Discussion in 'The Hokey Ass Message Board' started by Kickstarter, Jun 16, 2007.

  1. Just FWIW, there used to be lots of lighter hitches made for older cars, starting around the mid-50s I think, although I've seen balls added on cars back into the '40s. Designed to bolt to the frame and bottom of the bumper usually. I have a couple that I'm not sure what they're even for. But I had one a while back that was stamped '63 Corvette (!)... that one brought a few bucks on eBay.
     
  2. I have one of those out in the garage. Gave $2 for it somewhere to get the ball off it for my lawn tractor. The clamp looks like it would probably fit a 50 Chevy bumper. I'd trust it to pull anything you wanted anywhere you wnted. As long as I get to stay home.
     
  3. I've pulled the whole damn Chevy by the bumper, I have to think one of those clamp-on balls would be good for a two-wheel trailer up to 1000 lbs for occasional use. Or whatever they rate the lightest hitch class for.
     
  4. Brad54
    Joined: Apr 15, 2004
    Posts: 6,021

    Brad54
    Member
    from Atl Ga

    Old cars, grandfathered in.
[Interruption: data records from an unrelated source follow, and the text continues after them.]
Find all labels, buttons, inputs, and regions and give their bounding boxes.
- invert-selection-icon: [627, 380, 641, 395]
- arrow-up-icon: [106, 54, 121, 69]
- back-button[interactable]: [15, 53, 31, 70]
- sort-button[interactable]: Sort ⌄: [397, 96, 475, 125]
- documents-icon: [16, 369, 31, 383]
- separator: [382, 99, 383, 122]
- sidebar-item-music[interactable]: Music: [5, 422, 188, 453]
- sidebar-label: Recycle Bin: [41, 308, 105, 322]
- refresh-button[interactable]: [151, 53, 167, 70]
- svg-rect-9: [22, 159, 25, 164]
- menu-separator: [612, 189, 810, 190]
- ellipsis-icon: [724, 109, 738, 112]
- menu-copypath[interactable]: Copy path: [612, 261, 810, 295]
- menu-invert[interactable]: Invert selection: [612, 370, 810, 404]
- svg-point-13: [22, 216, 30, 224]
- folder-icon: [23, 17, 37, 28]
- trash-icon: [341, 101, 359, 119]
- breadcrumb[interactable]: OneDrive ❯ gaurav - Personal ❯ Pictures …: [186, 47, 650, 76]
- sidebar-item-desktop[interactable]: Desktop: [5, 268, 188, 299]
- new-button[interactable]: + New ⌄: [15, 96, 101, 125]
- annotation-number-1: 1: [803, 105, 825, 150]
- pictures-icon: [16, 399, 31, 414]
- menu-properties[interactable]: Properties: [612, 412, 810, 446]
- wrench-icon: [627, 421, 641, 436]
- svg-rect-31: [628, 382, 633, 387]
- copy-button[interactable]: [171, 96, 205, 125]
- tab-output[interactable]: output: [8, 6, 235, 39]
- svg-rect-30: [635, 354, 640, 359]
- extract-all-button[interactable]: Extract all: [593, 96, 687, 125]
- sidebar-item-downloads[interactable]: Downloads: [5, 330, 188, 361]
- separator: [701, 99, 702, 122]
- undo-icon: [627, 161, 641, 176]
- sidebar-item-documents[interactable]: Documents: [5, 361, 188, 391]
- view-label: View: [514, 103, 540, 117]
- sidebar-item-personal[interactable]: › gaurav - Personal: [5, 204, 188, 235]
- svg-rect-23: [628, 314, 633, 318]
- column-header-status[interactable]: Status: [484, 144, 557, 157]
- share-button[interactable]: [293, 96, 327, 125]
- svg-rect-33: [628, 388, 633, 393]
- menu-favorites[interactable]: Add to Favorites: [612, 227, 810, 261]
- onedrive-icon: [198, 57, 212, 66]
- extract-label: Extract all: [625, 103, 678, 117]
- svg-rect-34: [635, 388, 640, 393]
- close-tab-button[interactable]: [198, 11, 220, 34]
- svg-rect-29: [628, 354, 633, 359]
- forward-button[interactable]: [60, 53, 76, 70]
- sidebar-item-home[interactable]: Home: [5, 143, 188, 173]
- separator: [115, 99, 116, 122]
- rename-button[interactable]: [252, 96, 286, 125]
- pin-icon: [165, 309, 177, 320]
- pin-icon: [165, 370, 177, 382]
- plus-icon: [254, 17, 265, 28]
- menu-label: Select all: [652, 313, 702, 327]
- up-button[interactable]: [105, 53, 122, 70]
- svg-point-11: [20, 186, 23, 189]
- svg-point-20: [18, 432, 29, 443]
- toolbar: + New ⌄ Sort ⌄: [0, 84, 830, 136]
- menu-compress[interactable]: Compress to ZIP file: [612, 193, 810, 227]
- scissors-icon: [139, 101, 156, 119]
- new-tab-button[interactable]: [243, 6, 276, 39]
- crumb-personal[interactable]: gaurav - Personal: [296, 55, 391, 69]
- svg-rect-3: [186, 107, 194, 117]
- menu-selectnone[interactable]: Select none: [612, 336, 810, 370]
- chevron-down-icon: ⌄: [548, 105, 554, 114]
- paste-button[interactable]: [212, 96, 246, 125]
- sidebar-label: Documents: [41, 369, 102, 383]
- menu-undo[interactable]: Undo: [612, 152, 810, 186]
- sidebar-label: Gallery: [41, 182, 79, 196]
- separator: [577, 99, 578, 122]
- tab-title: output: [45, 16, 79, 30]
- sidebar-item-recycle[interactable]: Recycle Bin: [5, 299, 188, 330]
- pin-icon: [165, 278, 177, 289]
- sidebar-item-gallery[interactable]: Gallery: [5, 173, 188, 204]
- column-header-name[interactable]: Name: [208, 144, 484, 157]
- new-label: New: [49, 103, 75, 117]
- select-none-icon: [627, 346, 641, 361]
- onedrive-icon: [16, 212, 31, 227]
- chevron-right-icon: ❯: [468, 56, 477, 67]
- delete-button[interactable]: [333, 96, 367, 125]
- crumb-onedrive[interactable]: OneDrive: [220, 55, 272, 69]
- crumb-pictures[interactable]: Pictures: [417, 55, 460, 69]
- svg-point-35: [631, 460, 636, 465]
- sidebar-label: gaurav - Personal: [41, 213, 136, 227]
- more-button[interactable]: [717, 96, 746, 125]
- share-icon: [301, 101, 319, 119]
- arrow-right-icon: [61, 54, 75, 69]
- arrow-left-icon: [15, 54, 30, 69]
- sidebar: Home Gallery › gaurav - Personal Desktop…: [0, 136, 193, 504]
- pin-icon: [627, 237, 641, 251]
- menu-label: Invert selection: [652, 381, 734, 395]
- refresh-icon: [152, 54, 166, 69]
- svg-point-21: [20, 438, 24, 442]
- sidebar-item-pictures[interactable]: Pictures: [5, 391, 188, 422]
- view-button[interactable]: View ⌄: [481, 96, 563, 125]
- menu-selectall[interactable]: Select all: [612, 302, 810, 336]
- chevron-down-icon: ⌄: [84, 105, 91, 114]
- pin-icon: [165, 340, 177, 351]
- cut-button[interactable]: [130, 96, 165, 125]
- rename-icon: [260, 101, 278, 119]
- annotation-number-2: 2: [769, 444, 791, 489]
I have a hard time believing "It's been on it for 15 years" won't work.

    -Brad
     
  5. Motorsports One
    Joined: Jul 23, 2008
    Posts: 99

    Motorsports One
    Member

    Like this?
     

    Attached Files:

  6. Heck, I've towed cars using truck step-bumper hitches before. I'm sure it's more than one is rated for, but in an emergency you gotta do what you gotta do... and that's what the extra chain around the whole works and up into the frame rail, is for, the next emergency.
     
    Last edited: Jun 9, 2009
  7. A Rodder
    Joined: Jul 13, 2008
    Posts: 2,474

    A Rodder
    Member

    I sold the truck but I know the part number of the hitch I used. I believe it is a drawtite 75034 but will check for you. As far as the license plated the receiver part of the tube should more than likely go under it and the crossbar of the hitch behind it, you may have an issue with the fuel cell you spoke of though. I will post tonight for you. Joe
     
  8. A Rodder
    Joined: Jul 13, 2008
    Posts: 2,474

    A Rodder
    Member

    These are Draw tite part numbers that fit 34 inch frame
    40050 boxed 3 piece hitch 6k
    41001 1 pc 6k
    41547 1 pc 6k
    41903 1 pc 10k
    41927 1 pc 12k

    These may or may not hang to low and may or may not fit you tank straps though. Hope this helps, Joe
     
  9. Mopar34
    Joined: Aug 8, 2006
    Posts: 1,029

    Mopar34
    Member

    I don't tow heavy loads with my 34, so I fabbed up my own using 1 x 2 tubing. Welded it together then bolted it to the frame. I use a custom hitch that is inserted into the 1x2 tubing at the rear and held in place with a hitch pin. Works well for my needs, but like I said I don't tow heavy loads.
     
  10. mopedcouple
    Joined: Apr 14, 2009
    Posts: 74

    mopedcouple
    Member

    I went to my local trailer hitch shop, because i waited till the last second to think how i was going to pull my little travel trailer. They were a little pricey, but they through in the receiver for free. It was ordered for a 90's Astrovan that the person never picked up. They did have to do some fabing to make it fit, but it is good and strong. Also they fixed some of my tail light problems, when hooking up the trailer lights. The biggest reason I went to them was because I waited to long to do it myself, but also this is my first towing experience with an old car and wanted the pros option on it. I did make sure that they bolted everything, so i can swap it to another like car, or sell it. Here is a not so good picture of my belair and my trailer.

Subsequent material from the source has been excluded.